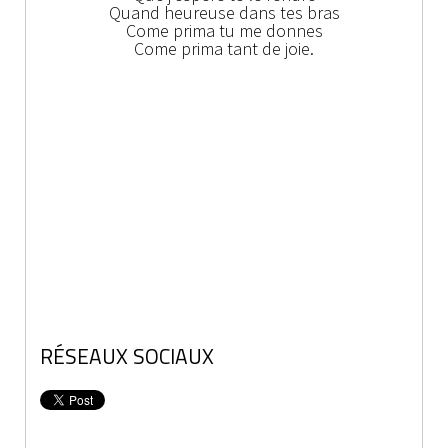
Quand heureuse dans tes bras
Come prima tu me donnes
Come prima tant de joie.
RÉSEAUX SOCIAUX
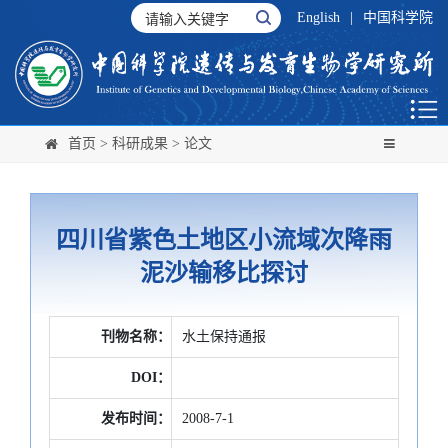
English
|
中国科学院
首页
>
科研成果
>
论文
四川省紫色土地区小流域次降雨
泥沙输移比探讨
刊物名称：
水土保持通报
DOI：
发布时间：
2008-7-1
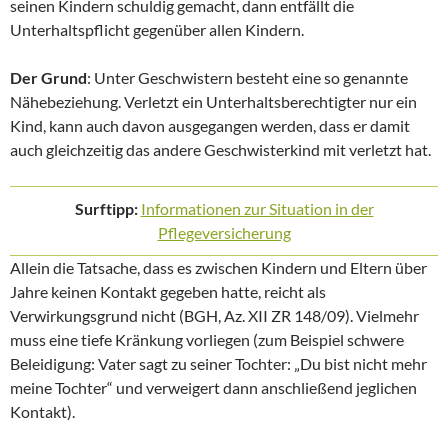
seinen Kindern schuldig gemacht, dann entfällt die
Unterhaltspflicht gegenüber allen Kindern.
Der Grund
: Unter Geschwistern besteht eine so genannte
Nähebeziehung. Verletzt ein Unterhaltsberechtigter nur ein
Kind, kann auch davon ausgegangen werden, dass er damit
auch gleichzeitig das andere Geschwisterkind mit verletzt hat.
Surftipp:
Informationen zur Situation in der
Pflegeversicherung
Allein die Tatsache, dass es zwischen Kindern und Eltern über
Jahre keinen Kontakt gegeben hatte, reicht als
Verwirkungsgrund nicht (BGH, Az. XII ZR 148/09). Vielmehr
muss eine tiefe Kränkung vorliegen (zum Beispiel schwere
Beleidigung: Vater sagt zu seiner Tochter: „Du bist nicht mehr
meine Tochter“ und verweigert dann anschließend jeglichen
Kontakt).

::::

● **WHAT YOU SHOULD DO**
When a line of the material above contains the string "dann", it counts. State the total and nothing more.

● **COMPLETED EXERCISE**
2